Are these kinds of provisions market and/or a growing trend.  I'd really like to tell the client that they should reject the proposed terms and request something along the lines of the letters they've signed for many years in the past.  Or look for a new auditor.  And less of an increase in the audit fee . . . . Thanks.

Posted

Consider asking (quietly) a few accounting firms (preferably with a partner who’s your friend) what provisions the firm would seek in its engagement letter.
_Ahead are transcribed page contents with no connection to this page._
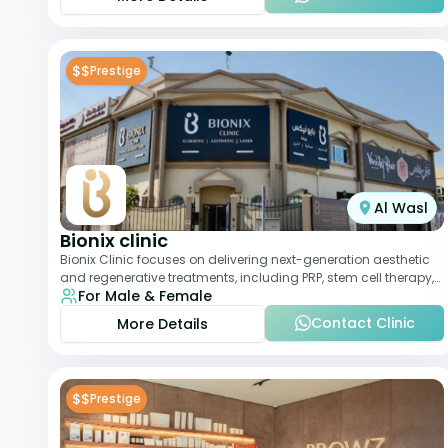
$$
Prestige
Al Wasl
Bionix clinic
Bionix Clinic focuses on delivering next-generation aesthetic
and regenerative treatments, including PRP, stem cell therapy,
For Male & Female
and body sculpting. With
Contact Clinic
More Details
$$
Prestige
Doing so might help follow some EBSA guidance:  “At a minimum, compliance with [ERISA § 404(a)(1) and § 408(b)(2)] would require that a fiduciary assess the plan’s ability to obtain comparable services at comparable costs either from service providers without having to agree to such [limitations of liability and indemnification] provisions, or from service providers who have provisions that provide greater protection to the plan.”  ERISA Advisory Opinion 2002-08A (Aug. 20, 2002), available at https://www.dol.gov/agencies/ebsa/about-ebsa/our-activities/resource-center/advisory-opinions/2002-08a.  Although that opinion is about engaging an actuary, the reasoning should apply similarly for engaging another non-fiduciary professional-services provider.

But don’t be surprised if a survey finds many accounting firms seek mediation, arbitration, an exclusive venue, a liability cap, a short time bar on claims, and indemnity (at least if someone furnished incorrect or misleading information to the IQPA).  Depending on the client’s bargaining power, some points are negotiable.

Also, the plan’s administrator and each individual fiduciary might want its or her lawyer’s advice about the legal effect of each provision.

Peter Gulia PC

Fiduciary Guidance Counsel

Philadelphia, Pennsylvania

215-732-1552

Peter@FiduciaryGuidanceCounsel.com

Posted

Thanks, Peter.  Appreciate the helpful thoughts.  The comment on the fee increase was intended more as a joke as I do think they are reasonable and market although they do include a slight increase from last year while layering in all the additional provisions.  Seems if they limit their exposure they might find a way to keep the fee the same.  Appreciate the thought about reaching out to other auditors too.  I'll do that but I'd really love to hear from a broader range of folks too as to what they have seen / are seeing in this space if anyone has experience to share.